◆ EXERCISE PROMPT: The answer must be the full data, restated word for word, with no pictures in it.

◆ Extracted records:
--- START ---

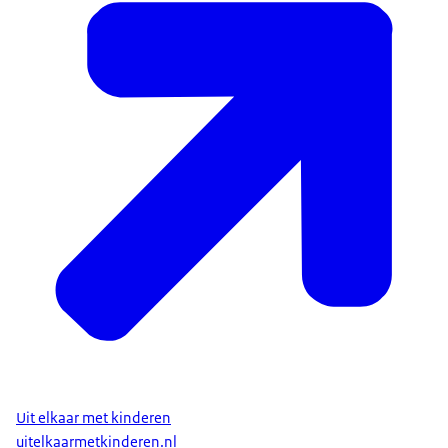
Uit elkaar met kinderen
uitelkaarmetkinderen.nl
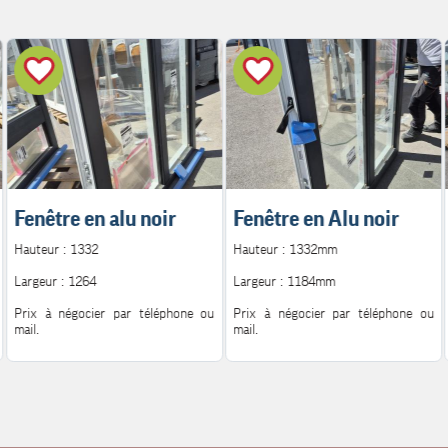
Fenêtre en alu noir
Fenêtre en Alu noir
Hauteur : 1332
Hauteur : 1332mm
Largeur : 1264
Largeur : 1184mm
Prix à négocier par téléphone ou
Prix à négocier par téléphone ou
mail.
mail.
Pour plus d'information.
Pour plus d'information.
Contact : 06.08.72.14.62
Contact : 06.08.72.14.62
Mail : h.peutot@bonglet.fr
Mail : h.peutot@bonglet.fr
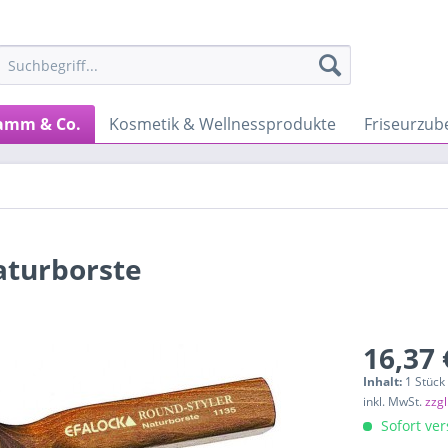
amm & Co.
Kosmetik & Wellnessprodukte
Friseurzub
aturborste
16,37 
Inhalt:
1 Stück
inkl. MwSt.
zzg
Sofort ver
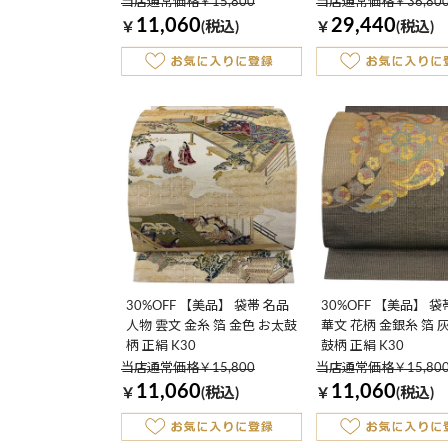
当店通常価格￥15,800
当店通常価格￥36,80
11,060
29,440
￥
(税込)
￥
(税込)
30%OFF 【美品】 袋帯 名品
30%OFF 【美品】 袋
人物 雲文 金糸 箔 金色 お太鼓
華文 花柄 金銀糸 箔 
柄 正絹 K30
鼓柄 正絹 K30
当店通常価格￥15,800
当店通常価格￥15,80
11,060
11,060
￥
(税込)
￥
(税込)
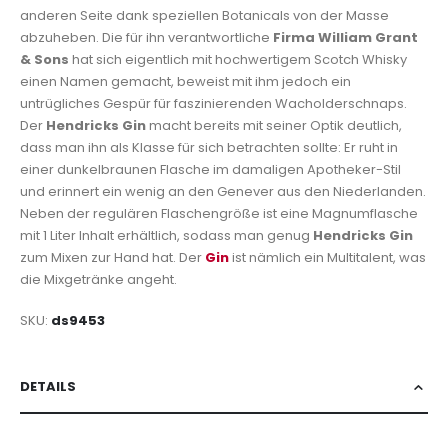
anderen Seite dank speziellen Botanicals von der Masse
abzuheben. Die für ihn verantwortliche
Firma William Grant
& Sons
hat sich eigentlich mit hochwertigem Scotch Whisky
einen Namen gemacht, beweist mit ihm jedoch ein
untrügliches Gespür für faszinierenden Wacholderschnaps.
Der
Hendricks Gin
macht bereits mit seiner Optik deutlich,
dass man ihn als Klasse für sich betrachten sollte: Er ruht in
einer dunkelbraunen Flasche im damaligen Apotheker-Stil
und erinnert ein wenig an den Genever aus den Niederlanden.
Neben der regulären Flaschengröße ist eine Magnumflasche
mit 1 Liter Inhalt erhältlich, sodass man genug
Hendricks Gin
zum Mixen zur Hand hat. Der
Gin
ist nämlich ein Multitalent, was
die Mixgetränke angeht.
SKU
ds9453
DETAILS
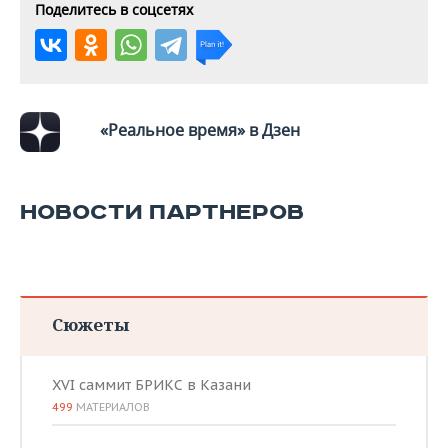
Поделитесь в соцсетях
«Реальное время» в Дзен
НОВОСТИ ПАРТНЕРОВ
Сюжеты
XVI саммит БРИКС в Казани
499
МАТЕРИАЛОВ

--- END ---

◆ RESULT:
Uit elkaar met kinderen
uitelkaarmetkinderen.nl
Fenêtre en alu noir
Fenêtre en Alu noir
Hauteur : 1332
Hauteur : 1332mm
Largeur : 1264
Largeur : 1184mm
Prix à négocier par téléphone ou
Prix à négocier par téléphone ou
mail.
mail.
Pour plus d'information.
Pour plus d'information.
Contact : 06.08.72.14.62
Contact : 06.08.72.14.62
Mail : h.peutot@bonglet.fr
Mail : h.peutot@bonglet.fr
amm & Co.
Kosmetik & Wellnessprodukte
Friseurzub
aturborste
16,37 
Inhalt:
1 Stück
inkl. MwSt.
zzg
Sofort ver
当店通常価格￥15,800
当店通常価格￥36,80
11,060
29,440
￥
(税込)
￥
(税込)
30%OFF 【美品】 袋帯 名品
30%OFF 【美品】 袋
人物 雲文 金糸 箔 金色 お太鼓
華文 花柄 金銀糸 箔 
柄 正絹 K30
鼓柄 正絹 K30
当店通常価格￥15,800
当店通常価格￥15,80
11,060
11,060
￥
(税込)
￥
(税込)
anderen Seite dank speziellen Botanicals von der Masse
abzuheben. Die für ihn verantwortliche
Firma William Grant
& Sons
hat sich eigentlich mit hochwertigem Scotch Whisky
einen Namen gemacht, beweist mit ihm jedoch ein
untrügliches Gespür für faszinierenden Wacholderschnaps.
Der
Hendricks Gin
macht bereits mit seiner Optik deutlich,
dass man ihn als Klasse für sich betrachten sollte: Er ruht in
einer dunkelbraunen Flasche im damaligen Apotheker-Stil
und erinnert ein wenig an den Genever aus den Niederlanden.
Neben der regulären Flaschengröße ist eine Magnumflasche
mit 1 Liter Inhalt erhältlich, sodass man genug
Hendricks Gin
zum Mixen zur Hand hat. Der
Gin
ist nämlich ein Multitalent, was
die Mixgetränke angeht.
SKU
ds9453
DETAILS
Поделитесь в соцсетях
«Реальное время» в Дзен
НОВОСТИ ПАРТНЕРОВ
Сюжеты
XVI саммит БРИКС в Казани
499
МАТЕРИАЛОВ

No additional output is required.